Na sua opinião, o que favoreceu essa confirmação ao mais alto nível naquele momento?
Desde 2021, depois da Covid, que andava ali à volta... A entrada num novo grupo de treino, um novo treinador como o Paulo Sousa, correr pelo Luxemburgo e, por isso, não ter uma pressão enorme antes de cada prova, ter pessoas que confiam em mim, que me proporcionam boas condições, que me deixam tranquila e não me colocam stress desnecessário, tudo isso contribuiu muito para que pudesse evoluir no plano do desempenho. Eu gosto do desporto, mas gosto sobretudo de ganhar, mesmo sabendo que não posso ganhar sempre. Fazer desporto pela saúde é bom, mas esse não é o meu objetivo. Nem acabar em 20.º numa prova, embora isso já tenha acontecido e provavelmente volte a acontecer...
Talvez também tenha beneficiado da dinâmica do período pós-Jogos de 2024, com as melhores atletas provavelmente um pouco menos presentes. É por isso que estou ansiosa por começar a temporada de 2026, porque vamos reencontrar toda a gente. Por exemplo, a Georgia Taylor-Brown está de volta ao seu melhor nível, assim como todas as outras. De qualquer forma, aproveitei muito bem o ano passado e espero conseguir fazer o mesmo este ano, com toda a gente a 100%.
Como definiria o caminho que a trouxe até aqui?

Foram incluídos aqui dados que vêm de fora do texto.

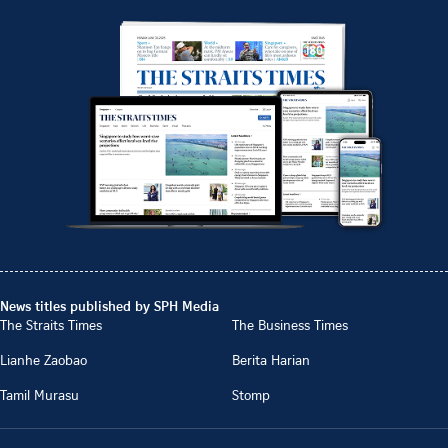
News titles published by SPH Media
The Straits Times
The Business Times
Lianhe Zaobao
Berita Harian
Tamil Murasu
Stomp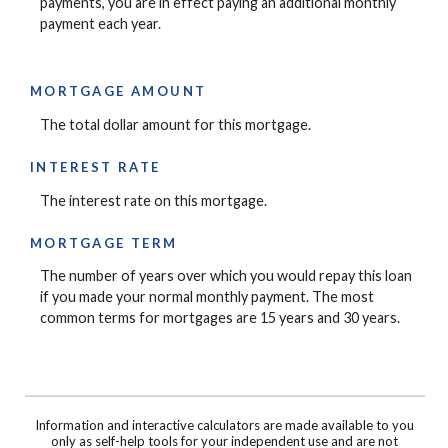
payments, you are in effect paying an additional monthly
payment each year.
MORTGAGE AMOUNT
The total dollar amount for this mortgage.
INTEREST RATE
The interest rate on this mortgage.
MORTGAGE TERM
The number of years over which you would repay this loan
if you made your normal monthly payment. The most
common terms for mortgages are 15 years and 30 years.
Information and interactive calculators are made available to you
only as self-help tools for your independent use and are not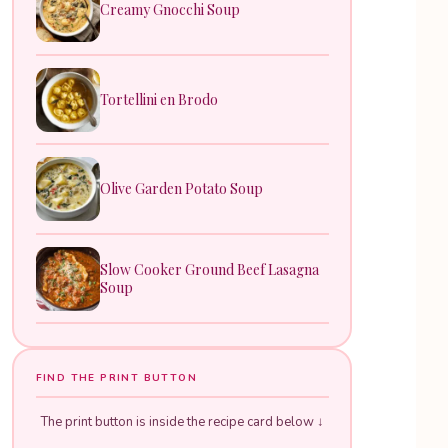
Creamy Gnocchi Soup
Tortellini en Brodo
Olive Garden Potato Soup
Slow Cooker Ground Beef Lasagna
Soup
FIND THE PRINT BUTTON
The print button is inside the recipe card below ↓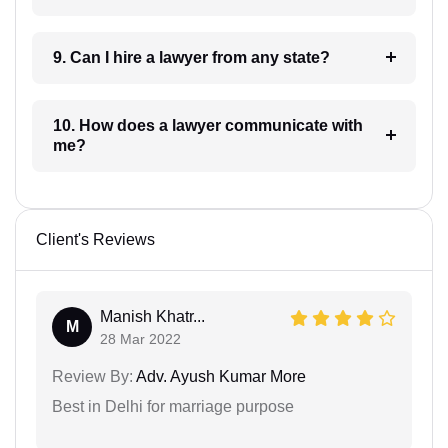
9. Can I hire a lawyer from any state?
10. How does a lawyer communicate with
me?
Client's Reviews
Manish Khatr...
M
28 Mar 2022
Review By:
Adv. Ayush Kumar More
Best in Delhi for marriage purpose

Fiz o meu primeiro triatlo aos seis anos, seguindo o meu pai, que era fã e praticante de desportos de resistência em geral. Participou no Raid Gauloises, entre outras provas, e depois começou no triatlo.
Desde então, o meu caminho foi longo e sinuoso. A principal dificuldade é manter a consistência de ano para ano, e o meu sucesso em 2025 é fruto da regularidade das três ou quatro épocas anteriores, mais do que de uma receita mágica que tenha descoberto. Antes disso, também não fui poupada às lesões, e as condições de treino em Metz provavelmente não eram as ideais. Consegui ter bons resultados mais tarde porque estava num ambiente mais saudável e tranquilo, libertei-me de muitos pesos e, naturalmente, os resultados apareceram. Tentei afastar da minha vida tudo o que era negativo.
Também mudou de nacionalidade, trocando a França pelo Luxemburgo. Pode recordar-nos esse episódio?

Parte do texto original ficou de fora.